Observation data (J2000 epoch)
- Constellation: Lynx
- Right ascension: 07^{h} 36^{m} 56.7796^{s}
- Declination: +35° 14′ 30.789″
- Redshift: 0.012619±0.0000170
- Heliocentric radial velocity: 3,783±5 km/s
- Distance: 189.3 ± 13.3 Mly (58.04 ± 4.07 Mpc)
- Group or cluster: NGC 2415 group (LGG 148)
- Apparent magnitude (V): 12.3B

Characteristics
- Type: Im?
- Size: ~63,800 ly (19.56 kpc) (estimated)
- Apparent size (V): 0.9′ × 0.9′

Other designations
- IRAS 07336+3521, 2MASS J07365677+3514307, UGC 3930, MCG +06-17-021, PGC 21399, CGCG 177-038

= NGC 2415 =

Galaxy in the constellation Lynx

NGC 2415 is an irregular galaxy in the constellation of Lynx, near the border with Gemini (some sources claim it is in Gemini).

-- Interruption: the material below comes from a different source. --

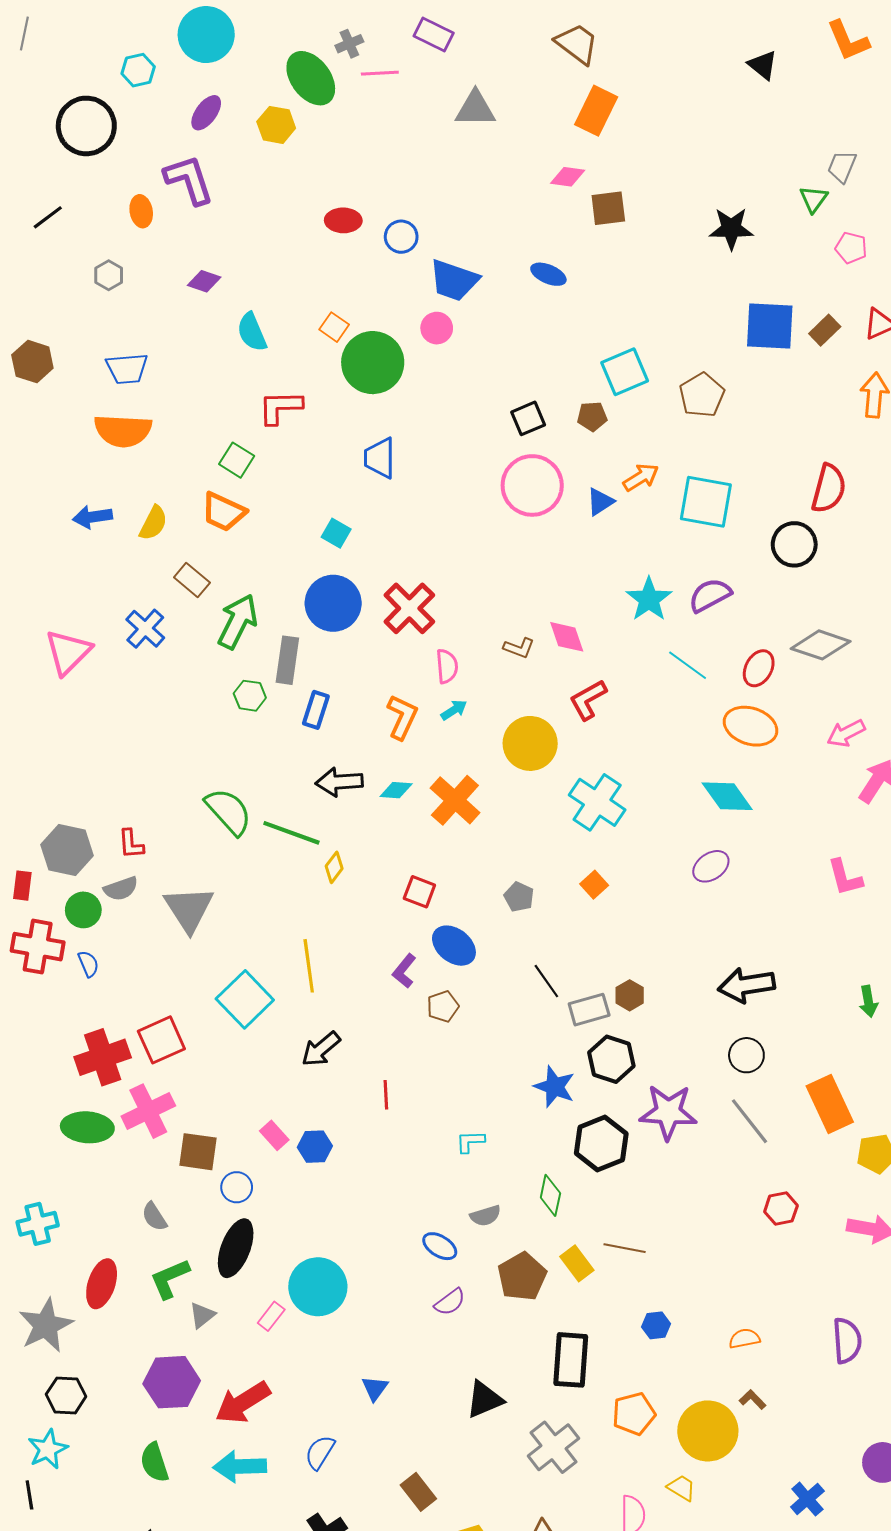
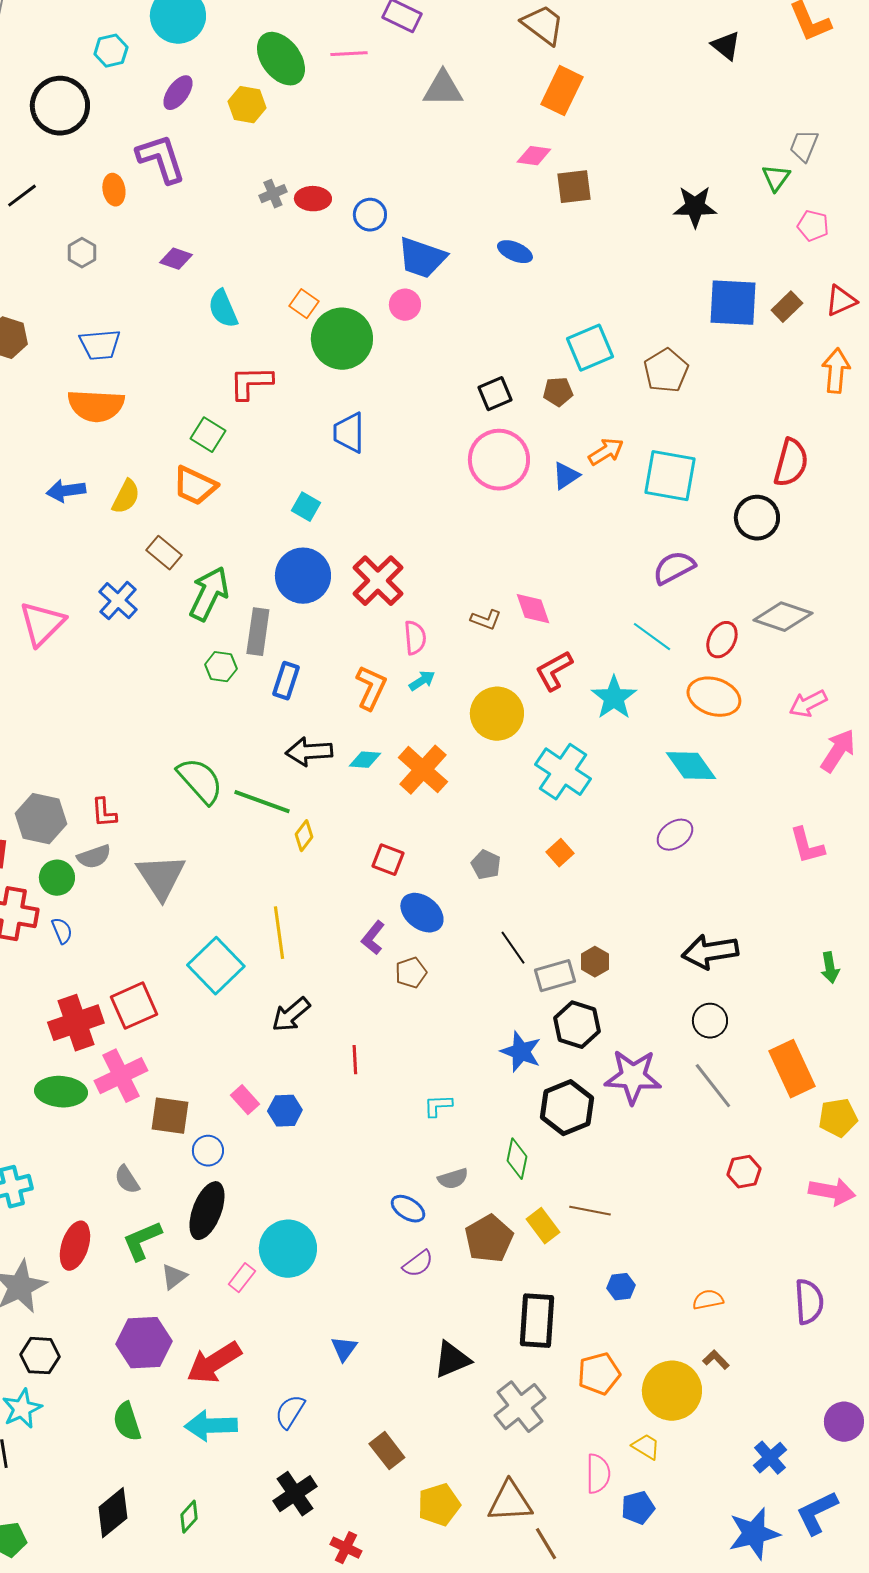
gray cross: (349, 44) -> (273, 194), moved
cyan star: (649, 599) -> (614, 698), moved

Its velocity with respect to the cosmic microwave background is 3935±12 km/s, which corresponds to a Hubble distance of 58.04 ± 4.07 Mpc. It was discovered by German-British astronomer William Herschel on 10 March 1790.

==NGC 2415 group==
NGC 2415 is the namesake of the NGC 2415 group (also known as LGG 148) which has at least 9 members. The other eight galaxies are NGC 2444, NGC 2445, NGC 2476, NGC 2493, NGC 2524, NGC 2528, UGC 3937, and UGC 3944.

==Supernovae==
Two supernovae have been observed in NGC 2415:
- SN 1998Y (Type II, mag. 18.3) was discovered by the Lick Observatory Supernova Search (LOSS) 16 March 1998.
- SN 2000C (Type Ic, mag. 15.5) was discovered by Steven Foulkes, and independently by Marco Migliardi, on 8 January 2000.